Directions. Every line below that holds the string "поля" should be copied.

--- Excerpted data ---

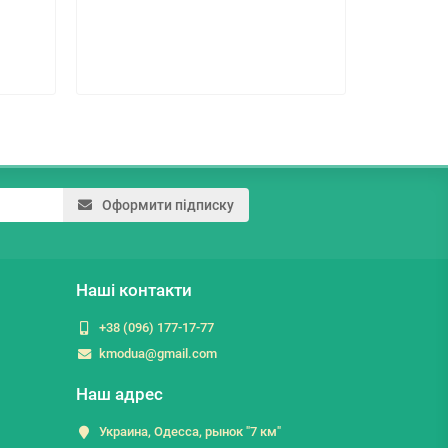
264.5 г
Оформити підписку
Наші контакти
+38 (096) 177-17-77
kmodua@gmail.com
Наш адрес
Украина, Одесса, рынок "7 км"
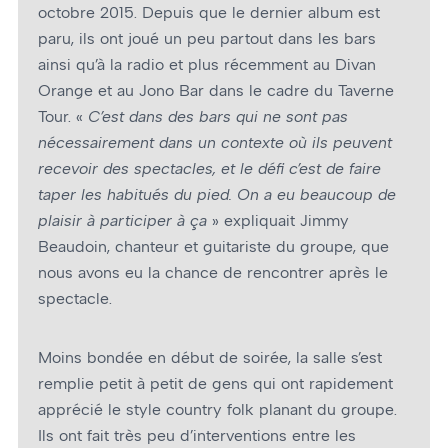
octobre 2015. Depuis que le dernier album est
paru, ils ont joué un peu partout dans les bars
ainsi qu’à la radio et plus récemment au Divan
Orange et au Jono Bar dans le cadre du Taverne
Tour. «
C’est dans des bars qui ne sont pas
nécessairement dans un contexte où ils peuvent
recevoir des spectacles, et le défi c’est de faire
taper les habitués du pied. On a eu beaucoup de
plaisir à participer à ça
» expliquait Jimmy
Beaudoin, chanteur et guitariste du groupe, que
nous avons eu la chance de rencontrer après le
spectacle.
Moins bondée en début de soirée, la salle s’est
remplie petit à petit de gens qui ont rapidement
apprécié le style country folk planant du groupe.
Ils ont fait très peu d’interventions entre les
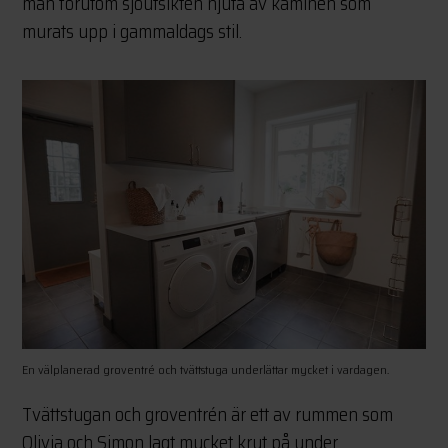
man förutom sjöutsikten njuta av kaminen som
murats upp i gammaldags stil.
En välplanerad groventré och tvättstuga underlättar mycket i vardagen.
Tvättstugan och groventrén är ett av rummen som
Olivia och Simon lagt mycket krut på under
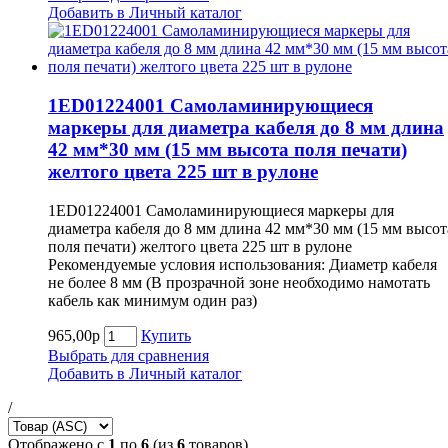
Добавить в Личный каталог
1ED01224001 Самоламинирующиеся
маркеры для диаметра кабеля до 8 мм длина
42 мм*30 мм (15 мм высота поля печати)
желтого цвета 225 шт в рулоне
1ED01224001 Самоламинирующиеся маркеры для
диаметра кабеля до 8 мм длина 42 мм*30 мм (15 мм высот
поля печати) желтого цвета 225 шт в рулоне
Рекомендуемые условия использования: Диаметр кабеля
не более 8 мм (В прозрачной зоне необходимо намотать
кабель как минимум один раз)
965,00р
Купить
Выбрать для сравнения
Добавить в Личный каталог
/
Отображено с
1
по
6
(из
6
товаров)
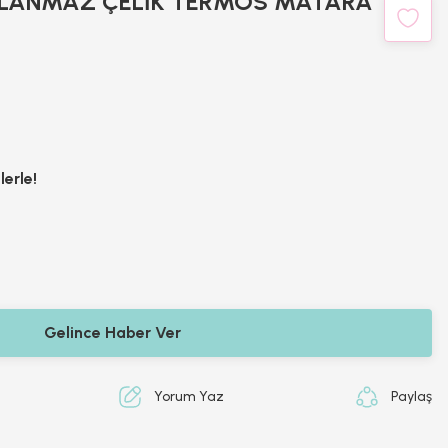
SLANMAZ ÇELİK TERMOS MATARA
lerle!
Gelince Haber Ver
Yorum Yaz
Paylaş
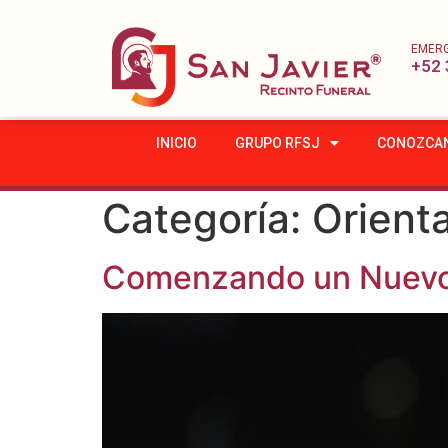
EMER
+52 
INICIO
GRUPO RFSJ
CONOZCA
Categoría:
Orienta
Comenzando un Nuev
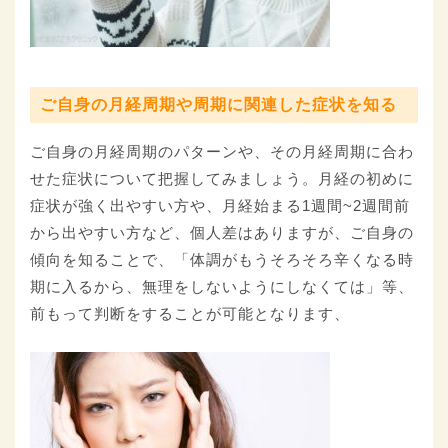
ご自身の月経周期や周期に関連した症状を知る
ご自身の月経周期のパターンや、その月経周期に合わ
せた症状について把握してみましょう。月経の初めに
症状が強く出やすい方や、月経始まる1週間~2週間前
から出やすい方など、個人差はありますが、ご自身の
傾向を知ることで、「体調がもうそろそろ辛くなる時
期に入るから、無理をしないようにしなくては」等、
前もって判断をすることが可能となります、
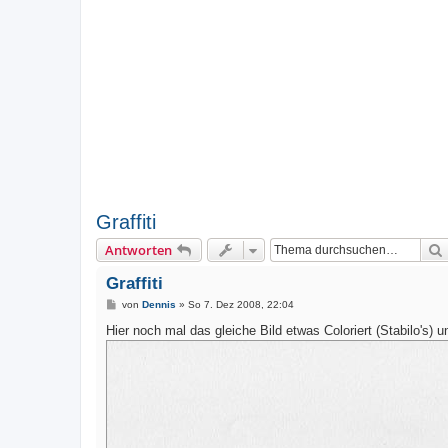
Graffiti
Antworten
Graffiti
B
von
Dennis
»
So 7. Dez 2008, 22:04
e
i
Hier noch mal das gleiche Bild etwas Coloriert (Stabilo's) u
t
r
a
g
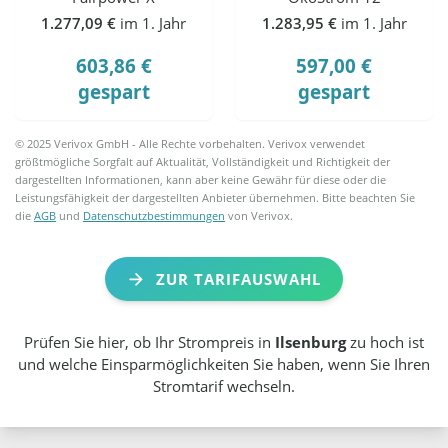
1.277,09 €
im 1. Jahr
1.283,95 €
im 1. Jahr
603,86 €
597,00 €
gespart
gespart
© 2025 Verivox GmbH - Alle Rechte vorbehalten. Verivox verwendet
größtmögliche Sorgfalt auf Aktualität, Vollständigkeit und Richtigkeit der
dargestellten Informationen, kann aber keine Gewähr für diese oder die
Leistungsfähigkeit der dargestellten Anbieter übernehmen. Bitte beachten Sie
die
AGB
und
Datenschutzbestimmungen
von Verivox.
ZUR TARIFAUSWAHL
Prüfen Sie hier, ob Ihr Strompreis in
Ilsenburg
zu hoch ist
und welche Einsparmöglichkeiten Sie haben, wenn Sie Ihren
Stromtarif wechseln.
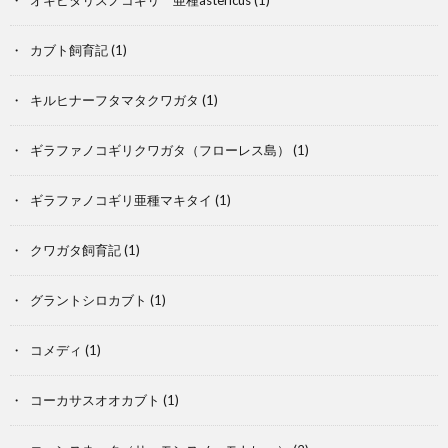
オキピタリスノコギリ 亜種astericus
(1)
カブト飼育記
(1)
キルヒナーフタマタクワガタ
(1)
ギラファノコギリクワガタ（フローレス島）
(1)
ギラファノコギリ亜種マキタイ
(1)
そ
クワガタ飼育記
(1)
の
グラントシロカブト
(1)
他
コメディ
(1)
の
爬
コーカサスオオカブト
(1)
昆
虫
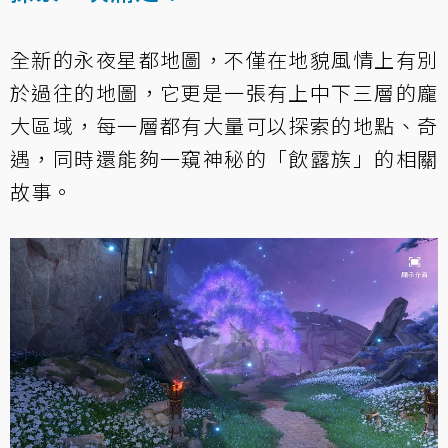
全新的永夜星都地圖，不僅在地貌風情上有別
於過往的地圖，它更是一張有上中下三層的龐
大區域，每一層都有大量可以探索的地點、奇
遇，同時還能夠一窺神秘的「飲露族」的相關
故事。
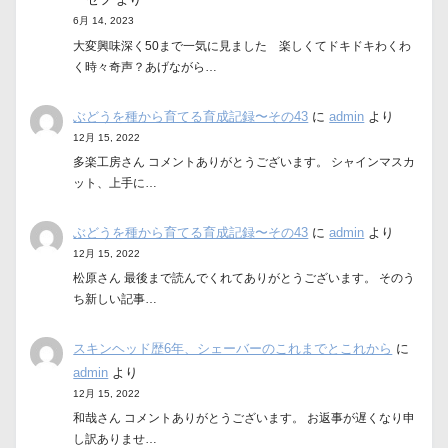
6月 14, 2023
大変興味深く50まで一気に見ました 楽しくてドキドキわくわ
く時々奇声？あげながら…
ぶどうを種から育てる育成記録〜その43
に
admin
より
12月 15, 2022
多楽工房さん コメントありがとうございます。 シャインマスカ
ット、上手に…
ぶどうを種から育てる育成記録〜その43
に
admin
より
12月 15, 2022
松原さん 最後まで読んでくれてありがとうございます。 そのう
ち新しい記事…
スキンヘッド歴6年、シェーバーのこれまでとこれから
に
admin
より
12月 15, 2022
和哉さん コメントありがとうございます。 お返事が遅くなり申
し訳ありませ…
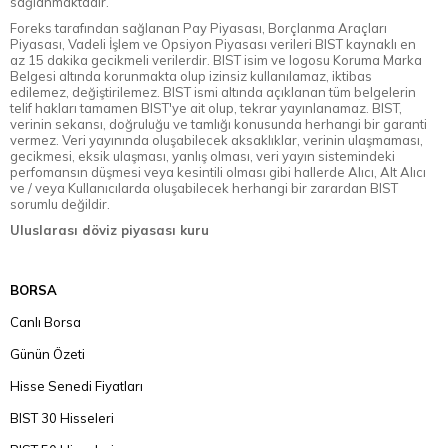
sağlanmaktadır.
Foreks tarafından sağlanan Pay Piyasası, Borçlanma Araçları
Piyasası, Vadeli İşlem ve Opsiyon Piyasası verileri BIST kaynaklı en
az 15 dakika gecikmeli verilerdir. BIST isim ve logosu Koruma Marka
Belgesi altında korunmakta olup izinsiz kullanılamaz, iktibas
edilemez, değiştirilemez. BIST ismi altında açıklanan tüm belgelerin
telif hakları tamamen BIST'ye ait olup, tekrar yayınlanamaz. BIST,
verinin sekansı, doğruluğu ve tamlığı konusunda herhangi bir garanti
vermez. Veri yayınında oluşabilecek aksaklıklar, verinin ulaşmaması,
gecikmesi, eksik ulaşması, yanlış olması, veri yayın sistemindeki
perfomansın düşmesi veya kesintili olması gibi hallerde Alıcı, Alt Alıcı
ve / veya Kullanıcılarda oluşabilecek herhangi bir zarardan BIST
sorumlu değildir.
Uluslarası döviz piyasası kuru
BORSA
Canlı Borsa
Günün Özeti
Hisse Senedi Fiyatları
BIST 30 Hisseleri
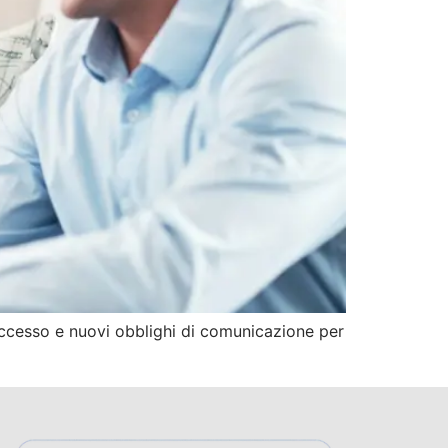
’accesso e nuovi obblighi di comunicazione per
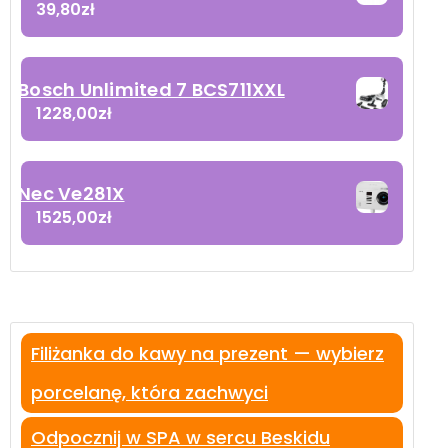
39,80
zł
Bosch Unlimited 7 BCS711XXL
1228,00
zł
Nec Ve281X
1525,00
zł
Filiżanka do kawy na prezent — wybierz
porcelanę, która zachwyci
Odpocznij w SPA w sercu Beskidu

---

Response to this task.
42 мм*30 мм (15 мм высота поля печати)
поля печати) желтого цвета 225 шт в рулоне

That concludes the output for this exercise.